* [Instructions to follow]:
Using the entries that follow, state how many lines contain the word "chun". The response is that number and nothing more.

START Exercise input

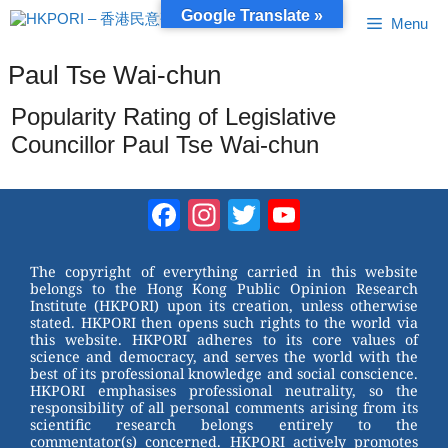
Skip
Google Translate »
Menu
to
content
Paul Tse Wai-chun
Popularity Rating of Legislative
Councillor Paul Tse Wai-chun
Facebook
Instagram
Twitter
YouTube
Channel
The copyright of everything carried in this website
belongs to the Hong Kong Public Opinion Research
Institute (HKPORI) upon its creation, unless otherwise
stated. HKPORI then opens such rights to the world via
this website. HKPORI adheres to its core values of
science and democracy, and serves the world with the
best of its professional knowledge and social conscience.
HKPORI emphasises professional neutrality, so the
responsibility of all personal comments arising from its
scientific research belongs entirely to the
commentator(s) concerned. HKPORI actively promotes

END Exercise input

* [The answer]:
2